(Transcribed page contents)
● ● ● ●

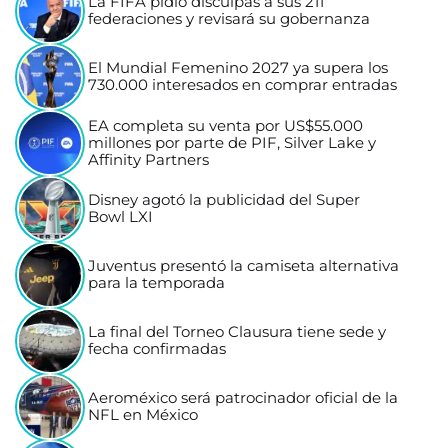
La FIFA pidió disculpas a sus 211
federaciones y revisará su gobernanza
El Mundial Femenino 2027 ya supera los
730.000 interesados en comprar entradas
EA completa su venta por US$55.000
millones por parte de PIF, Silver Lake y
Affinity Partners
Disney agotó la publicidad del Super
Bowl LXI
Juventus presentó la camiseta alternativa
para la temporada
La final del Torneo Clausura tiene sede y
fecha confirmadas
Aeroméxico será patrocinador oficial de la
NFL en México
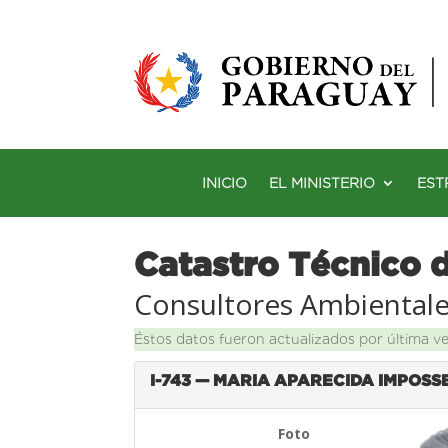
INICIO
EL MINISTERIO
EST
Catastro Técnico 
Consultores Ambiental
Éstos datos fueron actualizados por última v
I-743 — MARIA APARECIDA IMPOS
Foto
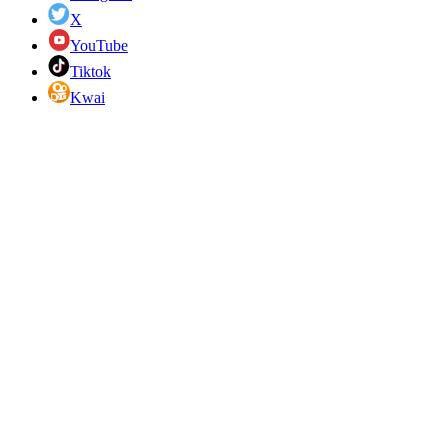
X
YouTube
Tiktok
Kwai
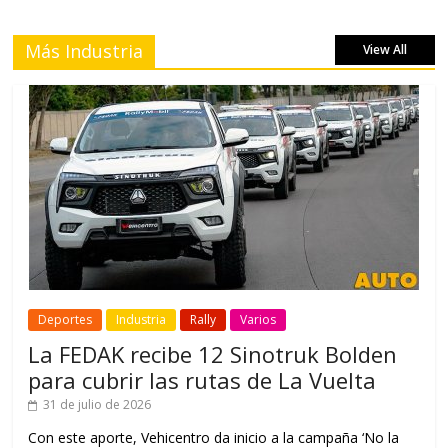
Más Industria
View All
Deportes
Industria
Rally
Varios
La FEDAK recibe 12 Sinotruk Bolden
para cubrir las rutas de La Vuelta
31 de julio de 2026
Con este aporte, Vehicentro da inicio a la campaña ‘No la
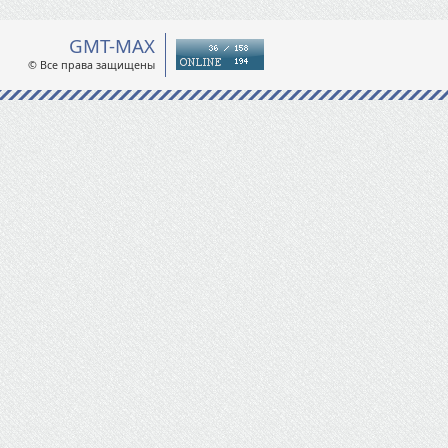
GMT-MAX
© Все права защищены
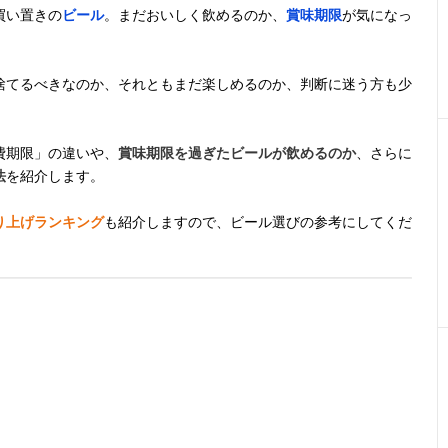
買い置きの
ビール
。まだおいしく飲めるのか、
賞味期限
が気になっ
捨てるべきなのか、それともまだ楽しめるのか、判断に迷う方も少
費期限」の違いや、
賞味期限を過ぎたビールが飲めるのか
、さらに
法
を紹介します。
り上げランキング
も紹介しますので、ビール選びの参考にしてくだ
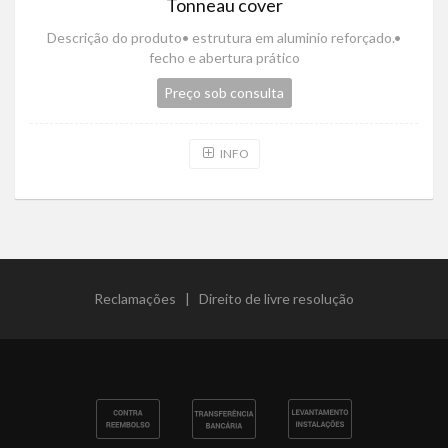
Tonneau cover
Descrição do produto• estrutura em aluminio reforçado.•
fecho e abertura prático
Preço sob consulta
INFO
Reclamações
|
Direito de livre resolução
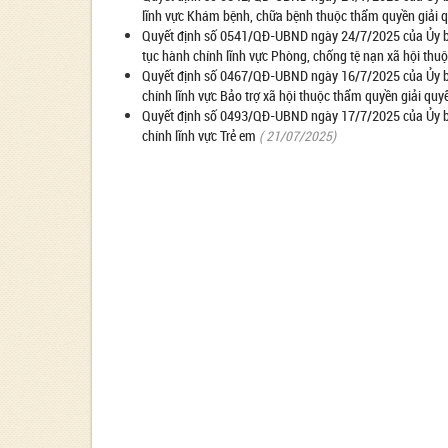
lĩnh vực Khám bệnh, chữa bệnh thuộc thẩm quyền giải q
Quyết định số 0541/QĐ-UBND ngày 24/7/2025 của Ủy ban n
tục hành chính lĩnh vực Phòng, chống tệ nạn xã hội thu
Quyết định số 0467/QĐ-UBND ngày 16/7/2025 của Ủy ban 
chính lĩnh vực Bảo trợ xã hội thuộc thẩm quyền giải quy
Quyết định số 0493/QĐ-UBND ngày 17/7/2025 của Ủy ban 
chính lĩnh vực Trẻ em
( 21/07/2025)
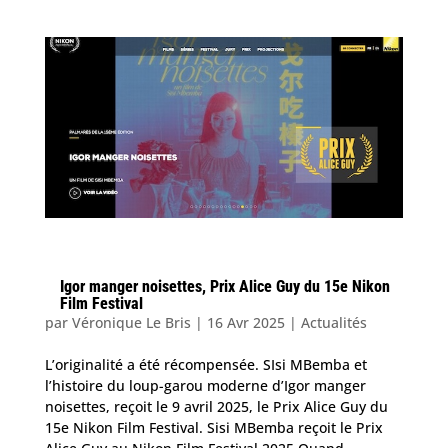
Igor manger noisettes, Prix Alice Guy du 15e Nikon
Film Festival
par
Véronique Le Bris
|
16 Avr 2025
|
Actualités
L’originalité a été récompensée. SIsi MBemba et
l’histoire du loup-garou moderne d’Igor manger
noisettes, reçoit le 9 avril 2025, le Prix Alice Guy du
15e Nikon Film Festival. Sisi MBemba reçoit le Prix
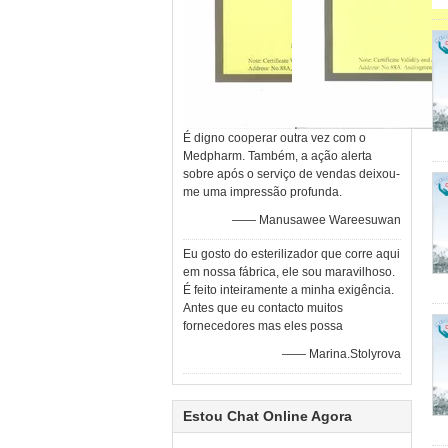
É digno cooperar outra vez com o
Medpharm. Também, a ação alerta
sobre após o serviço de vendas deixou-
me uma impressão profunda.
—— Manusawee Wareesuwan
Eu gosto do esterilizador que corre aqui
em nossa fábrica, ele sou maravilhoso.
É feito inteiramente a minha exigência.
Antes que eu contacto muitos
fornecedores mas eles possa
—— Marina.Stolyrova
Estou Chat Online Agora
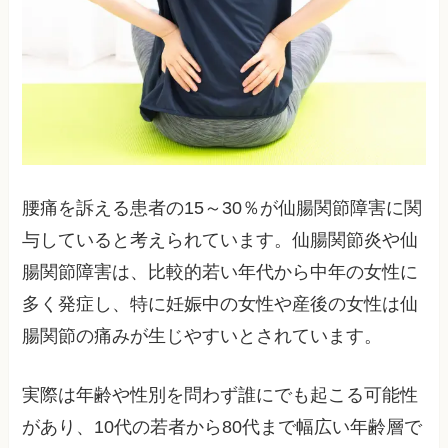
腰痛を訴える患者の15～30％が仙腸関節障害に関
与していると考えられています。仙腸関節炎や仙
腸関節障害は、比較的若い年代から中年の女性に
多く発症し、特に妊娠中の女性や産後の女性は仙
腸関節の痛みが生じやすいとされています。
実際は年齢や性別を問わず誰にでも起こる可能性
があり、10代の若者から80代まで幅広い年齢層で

● ● ● ●

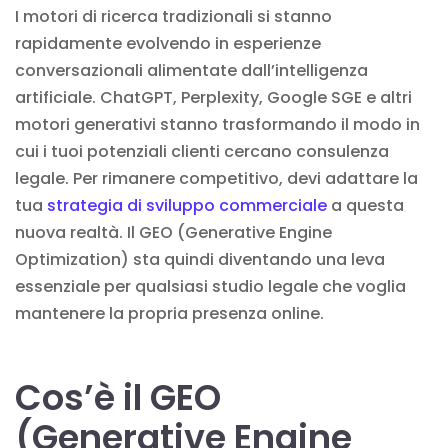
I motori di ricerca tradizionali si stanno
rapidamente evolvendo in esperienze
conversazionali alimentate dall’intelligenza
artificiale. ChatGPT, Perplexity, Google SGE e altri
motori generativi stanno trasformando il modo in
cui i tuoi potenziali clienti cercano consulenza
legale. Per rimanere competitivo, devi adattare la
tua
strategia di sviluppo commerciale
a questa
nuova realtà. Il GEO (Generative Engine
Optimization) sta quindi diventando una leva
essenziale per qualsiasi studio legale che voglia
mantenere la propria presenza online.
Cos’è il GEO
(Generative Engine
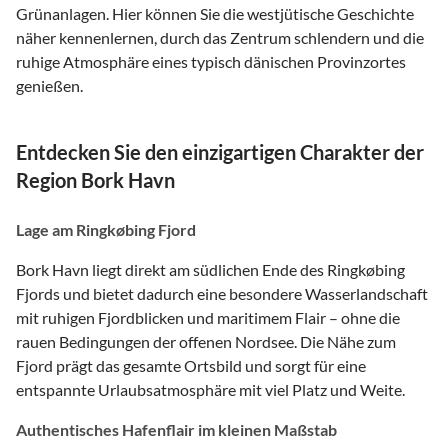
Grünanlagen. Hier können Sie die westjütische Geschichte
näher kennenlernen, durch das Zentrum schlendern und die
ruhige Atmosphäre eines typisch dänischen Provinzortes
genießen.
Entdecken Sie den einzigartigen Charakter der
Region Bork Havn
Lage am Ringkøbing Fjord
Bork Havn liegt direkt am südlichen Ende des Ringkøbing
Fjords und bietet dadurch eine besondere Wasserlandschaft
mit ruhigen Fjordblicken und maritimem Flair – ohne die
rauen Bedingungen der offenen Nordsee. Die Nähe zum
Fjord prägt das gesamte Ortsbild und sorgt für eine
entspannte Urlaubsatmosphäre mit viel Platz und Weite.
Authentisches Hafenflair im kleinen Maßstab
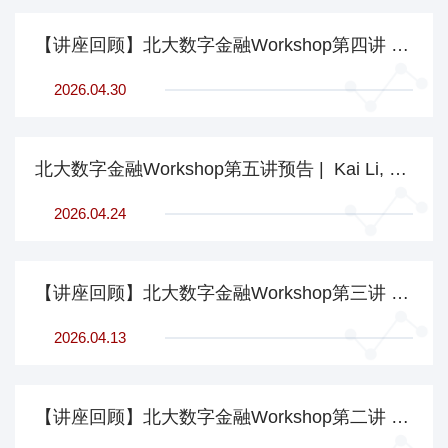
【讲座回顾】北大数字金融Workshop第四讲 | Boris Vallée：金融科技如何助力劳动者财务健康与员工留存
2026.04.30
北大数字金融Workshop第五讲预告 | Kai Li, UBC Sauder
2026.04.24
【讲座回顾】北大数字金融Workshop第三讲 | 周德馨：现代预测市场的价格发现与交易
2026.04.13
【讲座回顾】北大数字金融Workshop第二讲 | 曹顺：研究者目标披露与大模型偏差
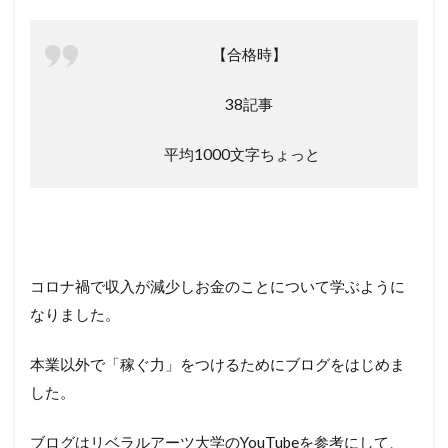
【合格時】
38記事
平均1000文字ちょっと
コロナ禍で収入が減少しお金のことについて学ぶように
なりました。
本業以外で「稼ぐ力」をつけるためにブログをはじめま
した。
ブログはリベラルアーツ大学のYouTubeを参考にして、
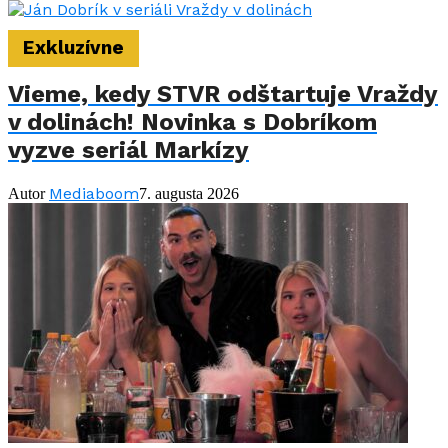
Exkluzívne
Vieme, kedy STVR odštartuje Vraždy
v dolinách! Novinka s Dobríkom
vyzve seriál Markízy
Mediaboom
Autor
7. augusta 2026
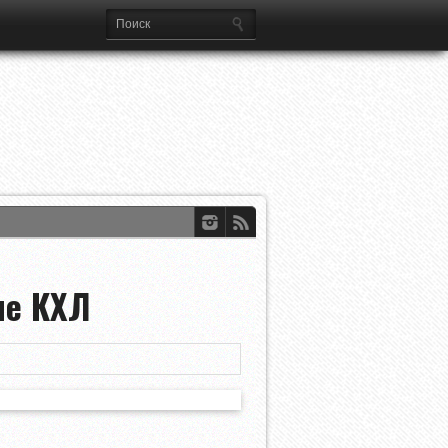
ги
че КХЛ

● ● ● ●

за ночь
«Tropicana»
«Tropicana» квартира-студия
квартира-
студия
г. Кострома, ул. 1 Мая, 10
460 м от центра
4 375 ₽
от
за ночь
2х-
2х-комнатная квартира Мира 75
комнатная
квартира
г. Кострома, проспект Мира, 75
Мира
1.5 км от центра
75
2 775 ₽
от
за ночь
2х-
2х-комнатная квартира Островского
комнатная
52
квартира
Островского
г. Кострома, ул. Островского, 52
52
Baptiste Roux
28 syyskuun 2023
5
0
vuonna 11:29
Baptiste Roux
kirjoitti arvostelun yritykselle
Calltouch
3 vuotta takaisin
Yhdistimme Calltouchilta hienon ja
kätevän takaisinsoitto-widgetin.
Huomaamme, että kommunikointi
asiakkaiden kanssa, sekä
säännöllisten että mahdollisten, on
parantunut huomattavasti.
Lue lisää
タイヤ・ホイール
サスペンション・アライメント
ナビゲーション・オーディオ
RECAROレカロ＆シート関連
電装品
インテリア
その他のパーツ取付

● ● ● ●

Work required: Spot the lines above that mention "ngày" and copy them.

Solution to this exercise:
Quyết định số 0541/QĐ-UBND ngày 24/7/2025 của Ủy ban n
Quyết định số 0467/QĐ-UBND ngày 16/7/2025 của Ủy ban 
Quyết định số 0493/QĐ-UBND ngày 17/7/2025 của Ủy ban 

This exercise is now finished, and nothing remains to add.